“Ok, so I need you to watch for me as I back the truck up. I don’t want to run over anything or get wedged in. So, guide me in, please.” I hopped in the truck and pulled around to the woodshed to load boards for the project my dad and I were working on. As I backed between the pole barn and a large tree, I knew I was pushing my luck. Backing up is not my strong suit.

To further prove this point, let me go back sixteen years. My husband and I were fishing on the flats in his airboat and a terrible storm blew in. He dropped me off at the dock to get the truck and trailer. Lightning was popping, big ole fat rain was pelting us, and my husband was yelling directions out of sheer desperation. He was essentially sitting on a lightning rod with the airboat cage directly behind him and a metal steering handle in his hand.

I ran to the truck and lined it up perfectly with the ramp. All I had to do was drive straight backwards, right? Wrong! I jackknifed the trailer and ran into the concrete sides of the ramp. Again, and again, I tried to maneuver close enough to the water for him to drive the boat onto the trailer. Finally, after seventeen tries, wind roaring, and thunder rolling, I managed to barely reach the water and he was able to drive the boat out of the wind and waves.

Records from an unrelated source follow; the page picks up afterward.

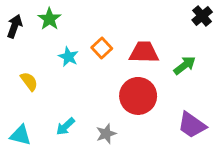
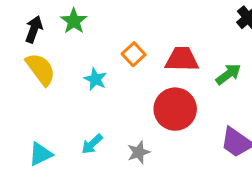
cyan star: (68, 57) -> (95, 79), moved
yellow semicircle: (29, 81) -> (41, 69), moved, size x1.5
cyan triangle: (20, 135) -> (41, 154), turned -40

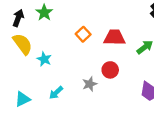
cyan star: (95, 79) -> (44, 59), moved
red circle: (175, 109) -> (110, 70), size x0.6
gray star: (139, 152) -> (90, 84), moved

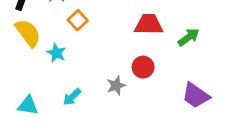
orange square: (83, 34) -> (78, 20), moved
cyan triangle: (23, 99) -> (28, 105), turned 35

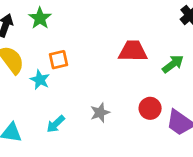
orange square: (78, 20) -> (59, 60), moved, turned 30
red circle: (143, 67) -> (150, 108), moved

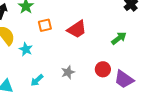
red trapezoid: (133, 51) -> (77, 29), moved, turned 145
orange square: (59, 60) -> (45, 25), moved

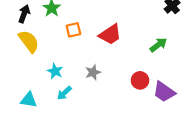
cyan star: (26, 49) -> (55, 71), moved
gray star: (68, 72) -> (93, 72), moved

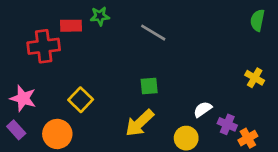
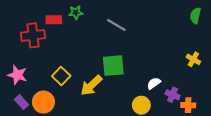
green square: (149, 86) -> (113, 66), size x1.6
yellow arrow: (140, 123) -> (91, 85), moved
purple rectangle: (16, 130) -> (22, 102), moved
orange cross: (248, 138) -> (188, 105), turned 32

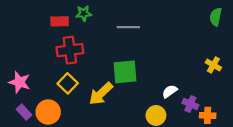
gray line: (116, 25) -> (128, 27), turned -30
red cross: (33, 35) -> (70, 50), moved

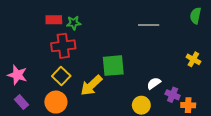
green star: (84, 13) -> (74, 23), moved
gray line: (128, 27) -> (149, 25), moved
orange circle: (48, 112) -> (56, 102), moved

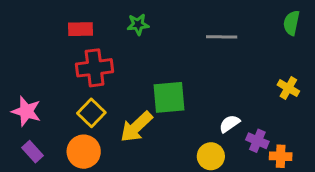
green star: (74, 23) -> (138, 24), moved

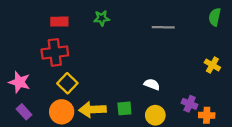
red cross: (95, 68) -> (55, 52), moved
green square: (169, 97) -> (124, 108), moved, size x0.6
white semicircle: (229, 124) -> (152, 84), moved, turned 56
yellow arrow: (136, 127) -> (92, 110), moved, turned 40

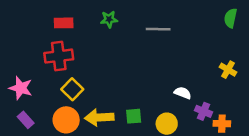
gray line: (163, 27) -> (158, 29), moved
white semicircle: (152, 84) -> (183, 93), moved

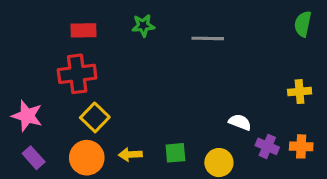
yellow cross: (228, 70) -> (300, 92), turned -35
yellow arrow: (99, 117) -> (130, 154), size x0.6
orange cross: (222, 124) -> (301, 146), moved

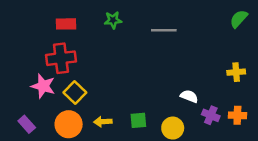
green semicircle: (303, 24) -> (239, 19), turned 30
pink star: (27, 116) -> (43, 86), moved

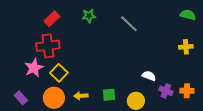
green semicircle: (239, 19) -> (188, 15), turned 63
red rectangle: (66, 24) -> (52, 19), turned -42
gray line: (164, 30) -> (129, 24), turned 42
yellow cross: (236, 72) -> (186, 47), moved
pink star: (43, 86) -> (34, 68), turned 30

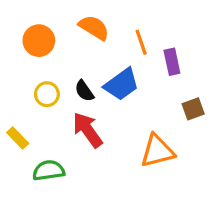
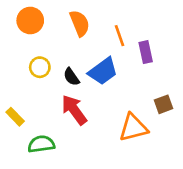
orange semicircle: (94, 28) -> (80, 23), turned 36
orange circle: (39, 41) -> (30, 21), moved
yellow circle: (47, 94) -> (40, 67), moved
brown square: (193, 109) -> (163, 104), moved

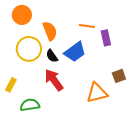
orange semicircle: (80, 23) -> (50, 31), moved
orange line: (120, 36) -> (87, 26), turned -63
yellow circle: (40, 67) -> (29, 49), size x1.6
yellow rectangle: (15, 117) -> (11, 85), turned 72

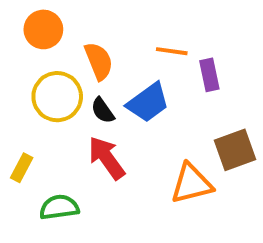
brown square: (119, 76) -> (235, 150), size x1.5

Needless to say, backing up really isn’t my thing. So, as I tried to follow my dad’s directions and slink at an angle backwards through the narrow opening this weekend, I was extra careful. So careful, even, that I made the personal decision to stop before I was actually close enough to my destination. In my mind, we could tote the boards an extra ten feet more easily than I could get the truck unstuck from a precarious parking position.

We loaded the boards and as I put the truck in drive, I thought to myself, Wow, this is so much easier now that I’m moving forward instead of backward. Isn’t that the truth in life, too? Trying to navigate life, always looking in the rearview mirror, and trying to go backwards is exhausting. When we do this, we live in old hurts, see through broken eyes, and allow who we used to be to dictate who we are now.

What if we could lay all that old stuff down and start fresh? What if we could walk into situations in life and not constantly compare our now to things we used to know, do, or perceive? What if we really lived in the moment and experienced its freshness? What if we could only go forward? Imagine the freedom we would experience, the chances we would take, and the joy we would exude.

This week don’t let the things of the past dictate your future. Let that junk go and move forward. It’s always so much easier to go forward than backward.